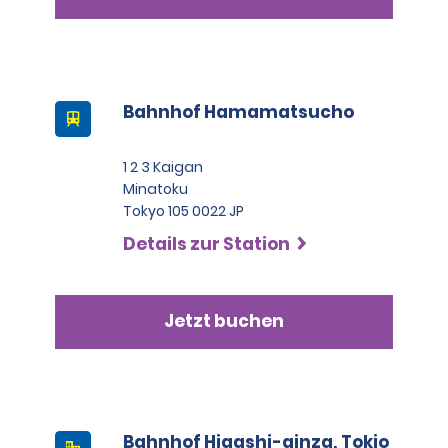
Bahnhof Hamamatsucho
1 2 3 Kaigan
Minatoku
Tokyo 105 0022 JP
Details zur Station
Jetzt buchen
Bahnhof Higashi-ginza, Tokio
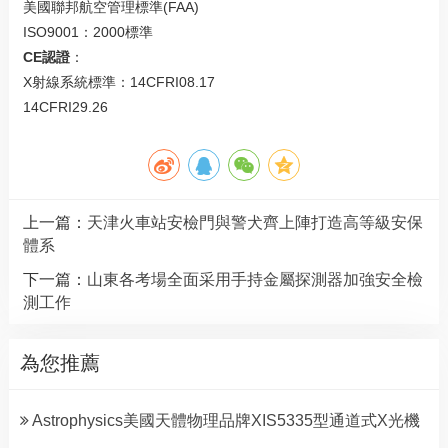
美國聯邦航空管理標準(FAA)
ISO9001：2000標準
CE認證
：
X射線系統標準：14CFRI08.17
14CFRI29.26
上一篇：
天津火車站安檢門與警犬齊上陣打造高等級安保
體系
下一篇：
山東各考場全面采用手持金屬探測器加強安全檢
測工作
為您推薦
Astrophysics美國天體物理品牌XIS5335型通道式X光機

...

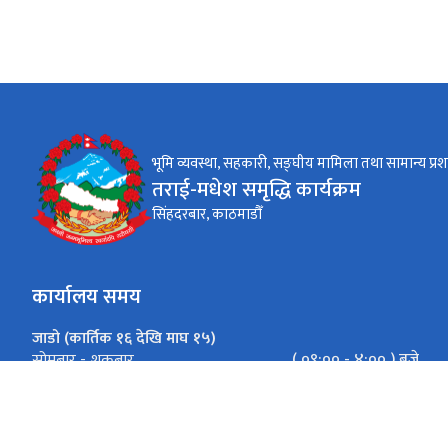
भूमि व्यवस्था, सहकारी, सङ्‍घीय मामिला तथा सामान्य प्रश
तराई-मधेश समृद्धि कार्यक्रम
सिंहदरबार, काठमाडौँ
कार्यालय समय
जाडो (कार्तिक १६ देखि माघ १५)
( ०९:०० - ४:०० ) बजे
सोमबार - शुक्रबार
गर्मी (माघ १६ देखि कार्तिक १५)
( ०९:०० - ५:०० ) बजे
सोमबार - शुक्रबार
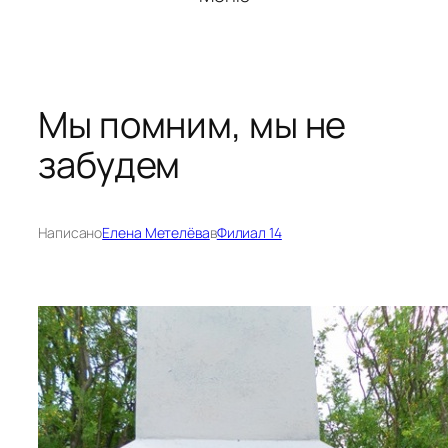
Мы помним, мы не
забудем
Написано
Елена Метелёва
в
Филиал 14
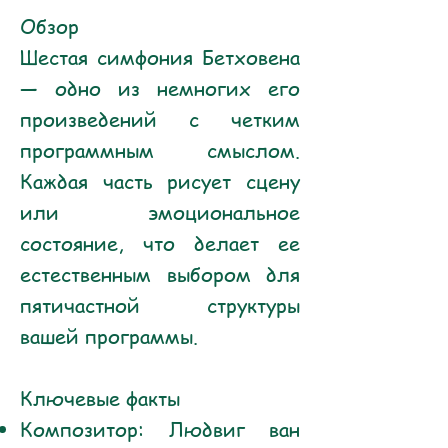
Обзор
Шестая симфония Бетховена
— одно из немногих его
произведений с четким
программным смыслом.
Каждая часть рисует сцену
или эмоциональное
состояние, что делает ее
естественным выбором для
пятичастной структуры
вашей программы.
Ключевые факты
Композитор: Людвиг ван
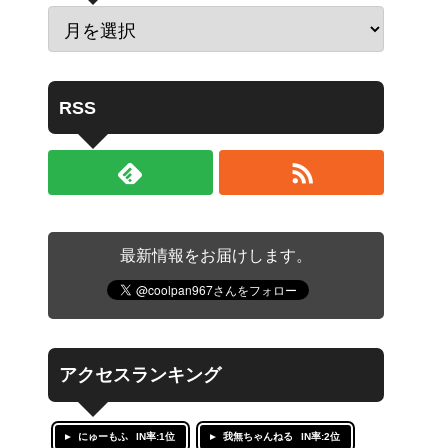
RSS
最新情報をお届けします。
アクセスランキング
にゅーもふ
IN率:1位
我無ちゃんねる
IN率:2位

--

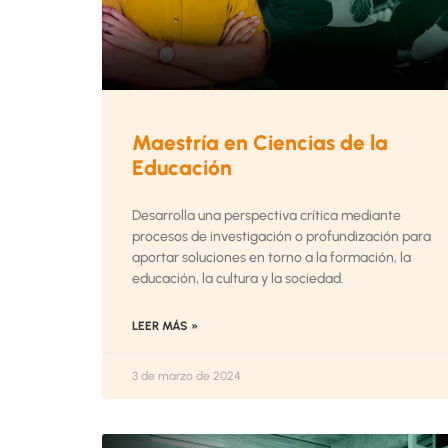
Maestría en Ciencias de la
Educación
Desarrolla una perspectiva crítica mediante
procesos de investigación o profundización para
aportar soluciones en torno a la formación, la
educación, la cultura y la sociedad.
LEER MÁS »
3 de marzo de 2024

▶ **Prompt**
Going by the data above, the answer is exactly the lines from the one holding "Bahnhof Hamamatsucho" to the one holding "Astrophysics美國天體物理品牌XIS5335型通道式X光機", both kept, with the pictures left out.

▶ **The answer**
Bahnhof Hamamatsucho
1 2 3 Kaigan
Minatoku
Tokyo 105 0022 JP
Details zur Station
Jetzt buchen
Bahnhof Higashi-ginza, Tokio
美國聯邦航空管理標準(FAA)
ISO9001：2000標準
CE認證
：
X射線系統標準：14CFRI08.17
14CFRI29.26
上一篇：
天津火車站安檢門與警犬齊上陣打造高等級安保
體系
下一篇：
山東各考場全面采用手持金屬探測器加強安全檢
測工作
為您推薦
Astrophysics美國天體物理品牌XIS5335型通道式X光機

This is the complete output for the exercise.